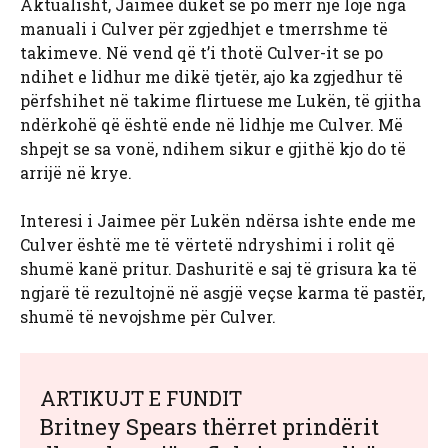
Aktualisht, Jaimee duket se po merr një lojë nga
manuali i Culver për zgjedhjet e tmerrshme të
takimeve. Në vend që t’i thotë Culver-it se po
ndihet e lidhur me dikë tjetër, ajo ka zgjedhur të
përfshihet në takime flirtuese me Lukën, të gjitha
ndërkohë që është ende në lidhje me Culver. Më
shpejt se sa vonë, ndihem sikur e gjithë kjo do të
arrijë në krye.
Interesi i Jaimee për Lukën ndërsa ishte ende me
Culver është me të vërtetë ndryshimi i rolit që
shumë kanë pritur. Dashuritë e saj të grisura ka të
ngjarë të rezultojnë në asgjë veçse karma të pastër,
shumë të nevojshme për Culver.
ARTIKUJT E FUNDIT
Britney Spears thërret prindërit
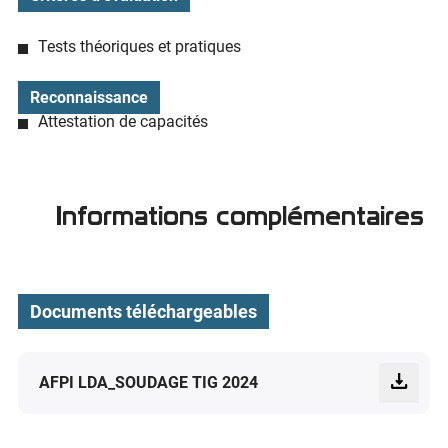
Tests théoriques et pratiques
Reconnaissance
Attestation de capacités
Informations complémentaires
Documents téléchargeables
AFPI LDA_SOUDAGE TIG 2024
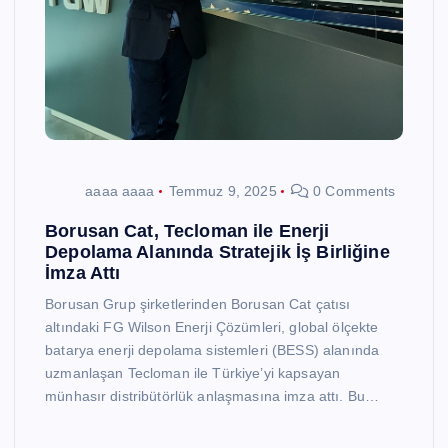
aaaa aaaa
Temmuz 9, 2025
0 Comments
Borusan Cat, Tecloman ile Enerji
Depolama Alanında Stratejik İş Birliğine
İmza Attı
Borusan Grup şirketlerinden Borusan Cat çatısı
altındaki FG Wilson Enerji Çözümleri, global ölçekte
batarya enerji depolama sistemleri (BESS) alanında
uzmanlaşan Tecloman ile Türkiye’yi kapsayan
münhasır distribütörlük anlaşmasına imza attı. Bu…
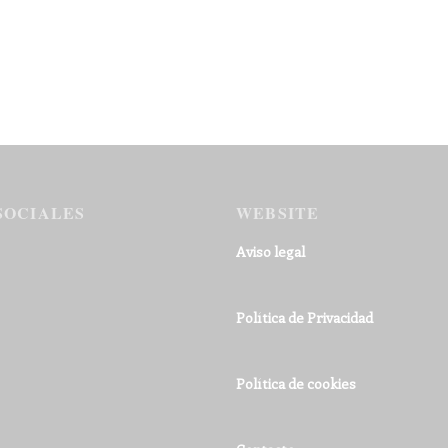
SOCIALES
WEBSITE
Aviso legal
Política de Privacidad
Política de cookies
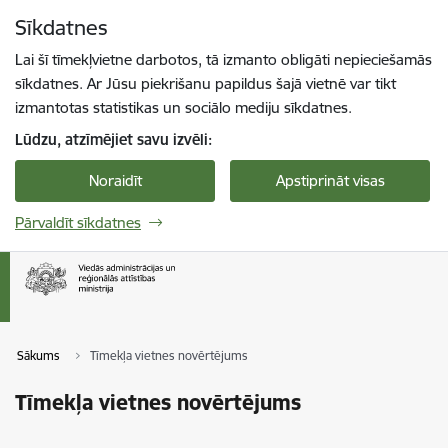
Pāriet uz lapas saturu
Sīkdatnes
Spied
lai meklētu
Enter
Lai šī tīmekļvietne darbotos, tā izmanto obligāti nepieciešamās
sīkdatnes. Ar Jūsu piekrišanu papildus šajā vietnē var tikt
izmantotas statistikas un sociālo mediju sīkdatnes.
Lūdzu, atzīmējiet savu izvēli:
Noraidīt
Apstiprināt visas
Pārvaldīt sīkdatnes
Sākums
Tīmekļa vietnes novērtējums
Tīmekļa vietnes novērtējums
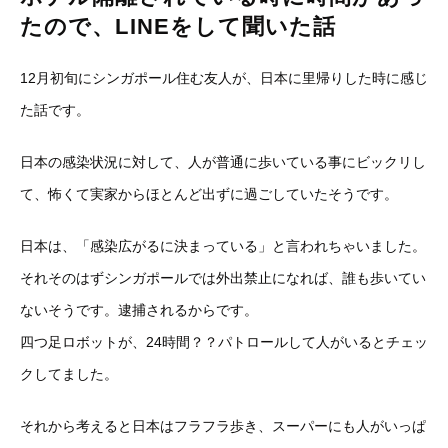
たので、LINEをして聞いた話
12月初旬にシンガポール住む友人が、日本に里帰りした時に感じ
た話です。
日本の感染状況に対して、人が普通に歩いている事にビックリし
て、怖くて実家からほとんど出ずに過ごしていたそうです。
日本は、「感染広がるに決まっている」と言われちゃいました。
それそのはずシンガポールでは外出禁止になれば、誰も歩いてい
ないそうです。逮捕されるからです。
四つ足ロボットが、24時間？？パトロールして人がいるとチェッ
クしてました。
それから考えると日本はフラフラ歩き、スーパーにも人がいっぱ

What is expected: The required output is an exact copy of the lines from the start of the material above through the line containing "Culver është me", inclusive, with no pictures in it.

Written reply:
Aktualisht, Jaimee duket se po merr një lojë nga
manuali i Culver për zgjedhjet e tmerrshme të
takimeve. Në vend që t’i thotë Culver-it se po
ndihet e lidhur me dikë tjetër, ajo ka zgjedhur të
përfshihet në takime flirtuese me Lukën, të gjitha
ndërkohë që është ende në lidhje me Culver. Më
shpejt se sa vonë, ndihem sikur e gjithë kjo do të
arrijë në krye.
Interesi i Jaimee për Lukën ndërsa ishte ende me
Culver është me të vërtetë ndryshimi i rolit që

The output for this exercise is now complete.